Dukung pencegahan stunting, Kimia Farma programkan Bidan Inspiratif

Dukung pencegahan stunting, Kimia Farma programkan Bidan Inspiratif

Supwatul Ma'ani, bidan yang menjalankan Program Lulus ASI Eksklusif Penggerak Cegah Stunting (Lase Pegas) di masa pandemi saat memberikan sosialisasi pendidikan kesehatan mengenai Review manfaat ASI bagi ibu dan bayi di Desa Banyu Asih, Kabupaten Tangerang, Provinsi Banten 10 Maret 2021. Bidan Supwatul mengikuti Program Bidan Inspiratif PT Kimia Farma Tbk. untuk mendukung pencegahan stunting atau bayi kurang gizi sejak 2020. ANTARA/HO-Kimia Farma.

Jakarta (ANTARA) - Badan Usaha Milik Negara (BUMN) PT Kimia Farma (KF) Tbk menyelenggarakan Program Bidan Inspiratif 2021 untuk mendukung pencegahan stunting atau bayi kurang gizi di Kabupaten Tangerang, Provinsi Banten.

“Ini bentuk kontribusi nyata Kimia Farma untuk kesehatan Indonesia. Sebagai bagian dari 'holding' BUMN Farmasi, Kimia Farma mendukung edukasi dan perbaikan gizi bagi ibu hamil dan balita (golden age) demi masa depan bangsa Indonesia yang lebih baik,” kata Direktur Utama PT Kimia Farma Tbk. Verdi Budidarmo dalam keterangan pers di Jakarta, Rabu.

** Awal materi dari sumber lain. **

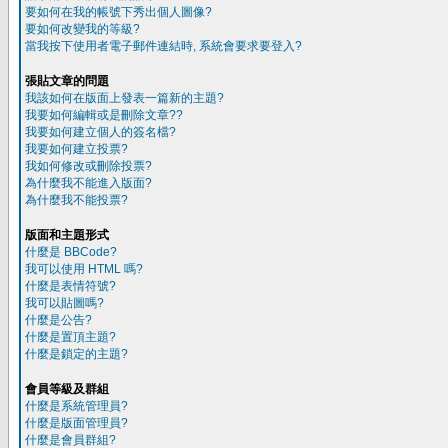
要如何在我的帳號下秀出個人圖像?
要如何改變我的等級?
當我按下使用者電子郵件連結時, 系統會要求要登入?
張貼文章的問題
我該如何在版面上發表一篇新的主題?
我要如何編輯或是刪除文章??
我要如何建立個人的簽名檔?
我要如何建立投票?
我如何修改或刪除投票?
為什麼我不能進入版面?
為什麼我不能投票?
版面和主題形式
什麼是 BBCode?
我可以使用 HTML 嗎?
什麼是表情符號?
我可以貼圖嗎?
什麼是公告?
什麼是置頂主題?
什麼是鎖定的主題?
會員等級及群組
什麼是系統管理員?
什麼是版面管理員?
什麼是會員群組?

Sebanyak 1.474 bidan, kata dia, terlibat dalam kegiatan BUMN tersebut yang melibatkan Ikatan Bidan Indonesia (IBI), Dinas Kesehatan Kabupaten Tangerang, Human Initiative dan kitabisa.com.

Ia menjelaskan bahwa Program Bidan Inspiratif ini bertujuan untuk memaksimalkan peran bidan dalam meningkatkan kualitas informasi mengenai kehamilan dan balita terkait gizi dan pengentasan stunting.

Program Bidan Inspiratif, katanya, dimulai pada 25 Juli 2020. Dalam periode 25 Juli 2020 – 31 Agustus 2020, para bidan peserta kegiatan menyampaikan proposal yang berisi ide-ide kreatif untuk mengurangi angka stunting dan kematian ibu hamil serta cara mengimplementasikannya di wilayah Kabupaten Tangerang.

Dikemukakannya bahwa setelah melalui tahap penelitian dan penjurian pada 21 Oktober 2020, terpilih sebanyak 15 proposal untuk mengikuti tahap selanjutnya, yaitu pengimplementasian di lapangan.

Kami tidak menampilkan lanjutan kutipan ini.